### Material shown
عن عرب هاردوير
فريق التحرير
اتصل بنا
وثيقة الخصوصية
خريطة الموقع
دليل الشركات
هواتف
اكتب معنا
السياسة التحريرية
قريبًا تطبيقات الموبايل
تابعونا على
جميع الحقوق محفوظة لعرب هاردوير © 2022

...

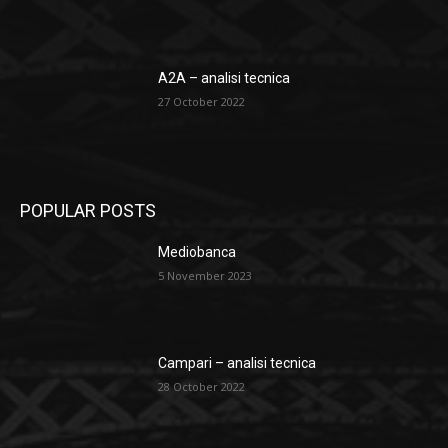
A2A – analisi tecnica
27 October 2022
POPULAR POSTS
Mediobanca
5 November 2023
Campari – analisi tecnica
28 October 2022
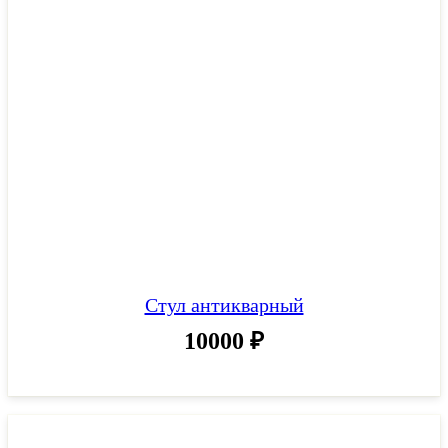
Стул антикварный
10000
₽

---

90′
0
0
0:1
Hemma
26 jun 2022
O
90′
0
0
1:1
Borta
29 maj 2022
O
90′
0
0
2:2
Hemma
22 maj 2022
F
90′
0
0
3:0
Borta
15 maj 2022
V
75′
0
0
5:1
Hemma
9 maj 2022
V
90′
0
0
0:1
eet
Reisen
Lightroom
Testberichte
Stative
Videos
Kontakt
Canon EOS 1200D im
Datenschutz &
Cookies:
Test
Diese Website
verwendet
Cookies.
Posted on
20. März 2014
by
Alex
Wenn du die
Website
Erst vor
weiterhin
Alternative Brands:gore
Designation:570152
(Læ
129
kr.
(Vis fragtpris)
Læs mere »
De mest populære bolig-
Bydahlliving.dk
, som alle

### Action item
Each line above with the word "هاردوير" needs to be copied.

### Answer area
عن عرب هاردوير
جميع الحقوق محفوظة لعرب هاردوير © 2022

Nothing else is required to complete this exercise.